### Task instructions
Leaving the pictures aside, transcribe only and exactly the lines from the one with "Find out more" through the end of the entries, both included.

### Given entries ###

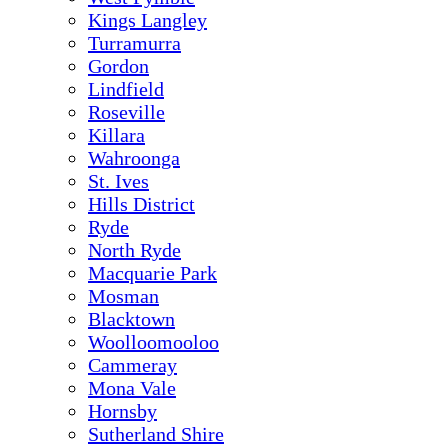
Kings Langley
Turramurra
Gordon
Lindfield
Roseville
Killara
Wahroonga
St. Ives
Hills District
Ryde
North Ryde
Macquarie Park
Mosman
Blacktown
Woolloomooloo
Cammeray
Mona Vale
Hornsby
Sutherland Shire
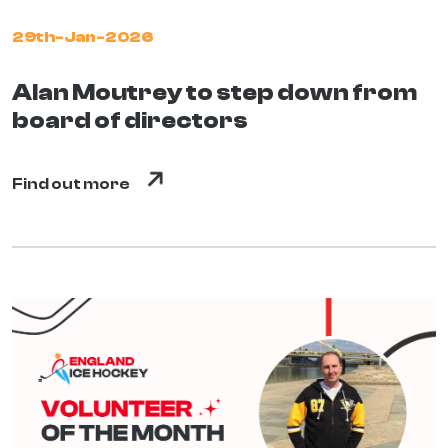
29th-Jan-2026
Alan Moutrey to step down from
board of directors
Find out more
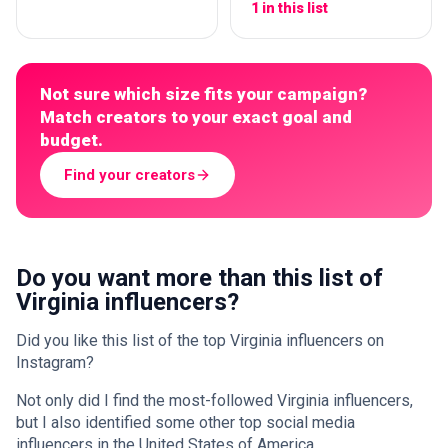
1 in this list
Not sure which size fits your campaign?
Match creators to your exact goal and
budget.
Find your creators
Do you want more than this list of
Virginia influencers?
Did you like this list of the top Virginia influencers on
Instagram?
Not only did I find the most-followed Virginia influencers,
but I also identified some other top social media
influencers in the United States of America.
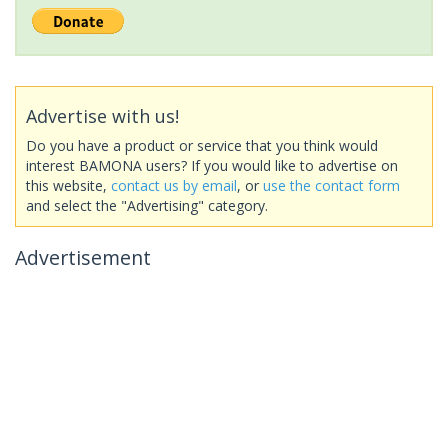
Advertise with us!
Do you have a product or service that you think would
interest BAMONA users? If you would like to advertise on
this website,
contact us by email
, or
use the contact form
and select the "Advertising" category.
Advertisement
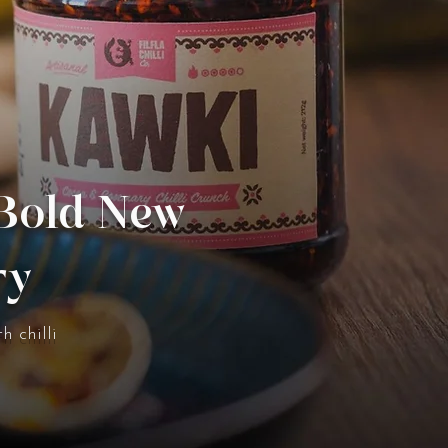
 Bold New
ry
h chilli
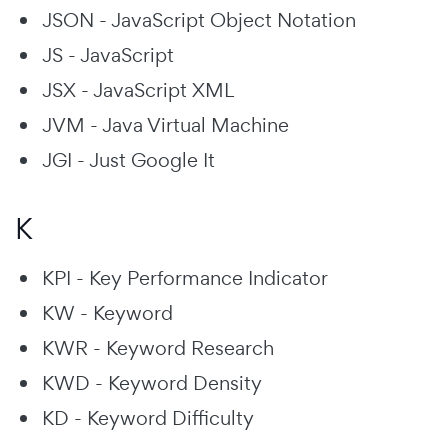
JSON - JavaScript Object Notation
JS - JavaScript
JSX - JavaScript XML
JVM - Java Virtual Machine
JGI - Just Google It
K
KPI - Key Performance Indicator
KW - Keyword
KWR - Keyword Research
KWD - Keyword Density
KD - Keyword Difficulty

###

### Written answer
Find out more
1 in this list
Not sure which size fits your campaign?
Match creators to your exact goal and
budget.
Find your creators
Do you want more than this list of
Virginia influencers?
Did you like this list of the top Virginia influencers on
Instagram?
Not only did I find the most-followed Virginia influencers,
but I also identified some other top social media
influencers in the United States of America.
Advertise with us!
Do you have a product or service that you think would
interest BAMONA users? If you would like to advertise on
this website,
contact us by email
, or
use the contact form
and select the "Advertising" category.
Advertisement
 Bold New
ry
h chilli
JSON - JavaScript Object Notation
JS - JavaScript
JSX - JavaScript XML
JVM - Java Virtual Machine
JGI - Just Google It
K
KPI - Key Performance Indicator
KW - Keyword
KWR - Keyword Research
KWD - Keyword Density
KD - Keyword Difficulty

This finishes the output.